1. The .verdict is general, and is not limited by the insertion therein of the words “ of receiving stolen money, goods, and chattels.” They were used to express, in general terms, the offense charged in the information, and it would be absurd to give them the effect of eliminating from the verdict an essential ingredient of that offense. The words were unnecessary in the verdict. They neither add to nor detract therefrom. By any reasonable or sensible construction the jury have found the defendant “guilty in manner and form as charged in the information.” That is sufficient. The first question must be answered in the affirmative.
2. The second question has reference to sixteen instructions prayed on behalf of the defendant, which the court refused to give. A proper consideration of these (or, at least, most of them) renders it necessary that we should have all the testimony before us. There is no bill of exceptions here, and cannot properly be one on a report. Moreover, this is a summary proceeding to obtain, before judgment, a speedy decision by this court of important and doubtful questions of law arising on the trial, and such questions must be specifically stated. There are numerous questions of law involved in the instructions which the court refused to give the jury, and we are not informed by the report which of them the learned circuit judge deemed so important and doubtful as to require the decision of them *602by this court. For these reasons we cannot properly answer the second question. State v. Anson, 20 Wis., 651; State v. Rowan, 35 Wis., 303. See, also, State v. Hill, 30 Wis., 416.
3. The original information contained but a single count. The first paragraph, which counsel on both sides seem to regard as a separate count, is nothing more than a statement ■of the fact essential in an information for receiving stolen property, that the property therein described had been stolen. Of course, there could be no felonious receiving of stolen property unless the same had been stolen, and it was necessary to aver the fact of stealing in order to charge the crime of receiving. In the statement of the larceny there is a failure to aver who stole the property, or to negative knowledge as to who was the thief. This is the only defect we discover in the original information, and the amendment thereto worked no change thereof, other than to supply that omission, which was probably purely clerical. We think the statute authorizes such an amendment, and that if the prosecuting counsel failed to discover the omission, it was proper for the court, without motion, to order the amendment made.
The law does not require the trial judge to sit as a mere figure-head in a criminal trial.
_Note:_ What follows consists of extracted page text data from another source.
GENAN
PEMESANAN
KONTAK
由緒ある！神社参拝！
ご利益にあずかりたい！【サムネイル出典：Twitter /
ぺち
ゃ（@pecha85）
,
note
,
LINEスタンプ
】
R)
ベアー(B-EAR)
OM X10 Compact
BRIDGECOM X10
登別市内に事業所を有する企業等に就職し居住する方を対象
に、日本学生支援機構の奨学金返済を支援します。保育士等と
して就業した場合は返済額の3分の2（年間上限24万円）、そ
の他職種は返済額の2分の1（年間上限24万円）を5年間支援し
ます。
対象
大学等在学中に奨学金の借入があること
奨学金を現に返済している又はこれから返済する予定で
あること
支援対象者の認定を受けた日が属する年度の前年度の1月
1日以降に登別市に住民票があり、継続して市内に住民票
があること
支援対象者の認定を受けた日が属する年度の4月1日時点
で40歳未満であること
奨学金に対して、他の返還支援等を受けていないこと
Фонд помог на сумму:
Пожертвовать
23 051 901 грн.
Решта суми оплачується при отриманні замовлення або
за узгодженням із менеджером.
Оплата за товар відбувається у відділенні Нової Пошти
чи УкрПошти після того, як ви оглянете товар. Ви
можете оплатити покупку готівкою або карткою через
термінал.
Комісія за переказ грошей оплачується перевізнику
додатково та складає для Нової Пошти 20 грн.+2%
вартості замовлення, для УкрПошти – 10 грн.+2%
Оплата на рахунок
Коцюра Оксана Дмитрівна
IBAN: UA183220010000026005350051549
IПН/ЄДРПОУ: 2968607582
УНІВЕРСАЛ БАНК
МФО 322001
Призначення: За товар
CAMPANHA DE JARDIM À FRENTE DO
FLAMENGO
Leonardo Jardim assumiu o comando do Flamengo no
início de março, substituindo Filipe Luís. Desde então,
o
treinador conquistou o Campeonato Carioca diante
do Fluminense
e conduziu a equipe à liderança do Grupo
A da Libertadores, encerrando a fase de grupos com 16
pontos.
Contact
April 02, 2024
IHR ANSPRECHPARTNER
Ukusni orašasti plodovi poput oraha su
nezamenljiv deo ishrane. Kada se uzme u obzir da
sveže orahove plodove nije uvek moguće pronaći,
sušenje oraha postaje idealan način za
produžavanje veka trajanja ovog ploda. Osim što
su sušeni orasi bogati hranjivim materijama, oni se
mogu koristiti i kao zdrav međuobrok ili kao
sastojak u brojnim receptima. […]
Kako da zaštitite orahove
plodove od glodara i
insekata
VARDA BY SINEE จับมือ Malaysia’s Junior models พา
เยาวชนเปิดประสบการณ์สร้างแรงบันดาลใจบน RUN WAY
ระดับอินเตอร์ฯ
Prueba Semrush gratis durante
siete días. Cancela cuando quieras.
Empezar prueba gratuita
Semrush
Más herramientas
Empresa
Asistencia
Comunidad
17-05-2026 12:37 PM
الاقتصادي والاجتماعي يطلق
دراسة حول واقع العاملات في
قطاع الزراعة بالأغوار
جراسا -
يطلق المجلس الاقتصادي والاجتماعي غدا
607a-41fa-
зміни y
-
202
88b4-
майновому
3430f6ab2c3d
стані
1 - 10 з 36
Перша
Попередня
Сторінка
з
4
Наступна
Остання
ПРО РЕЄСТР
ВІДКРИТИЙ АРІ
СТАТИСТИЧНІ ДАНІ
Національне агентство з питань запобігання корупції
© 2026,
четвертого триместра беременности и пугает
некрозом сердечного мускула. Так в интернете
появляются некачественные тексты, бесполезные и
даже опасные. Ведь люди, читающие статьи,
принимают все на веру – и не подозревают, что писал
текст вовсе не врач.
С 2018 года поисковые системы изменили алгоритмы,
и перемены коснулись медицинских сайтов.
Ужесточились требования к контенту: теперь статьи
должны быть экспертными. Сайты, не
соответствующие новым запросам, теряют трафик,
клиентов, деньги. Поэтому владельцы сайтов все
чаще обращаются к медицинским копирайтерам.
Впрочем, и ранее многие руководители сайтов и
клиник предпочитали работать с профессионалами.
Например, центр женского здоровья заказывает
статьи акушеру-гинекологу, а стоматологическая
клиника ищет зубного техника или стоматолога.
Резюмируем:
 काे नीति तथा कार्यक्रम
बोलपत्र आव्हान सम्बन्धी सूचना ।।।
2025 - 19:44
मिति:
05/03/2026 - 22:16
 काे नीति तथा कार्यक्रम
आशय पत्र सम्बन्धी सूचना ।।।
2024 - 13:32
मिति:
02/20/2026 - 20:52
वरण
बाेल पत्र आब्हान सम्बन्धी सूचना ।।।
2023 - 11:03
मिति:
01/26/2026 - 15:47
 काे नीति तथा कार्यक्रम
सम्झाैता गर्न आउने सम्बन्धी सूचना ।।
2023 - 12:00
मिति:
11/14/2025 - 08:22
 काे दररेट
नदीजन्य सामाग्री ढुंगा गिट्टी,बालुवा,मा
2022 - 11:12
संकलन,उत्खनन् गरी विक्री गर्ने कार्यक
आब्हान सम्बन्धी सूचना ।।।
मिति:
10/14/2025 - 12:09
It does not compel him to let the trial proceed, perhaps for days or even weeks, when he knows that, through some blunder in preparing the information, a conviction cannot be upheld. lie may, in such a case, if the statute reaches the defect, direct an amendment, whether the district attorney asks leave to make it or not, and thus save the trial from being a useless and expensive waste of time.
To the third question, therefore, we answer that the information was properly amended.
4. The fourth question will not be answered, because the report fails to show any grounds for arresting judgment.
By the Court.— It will be certified to the circuit court that the questions submitted are answered as above.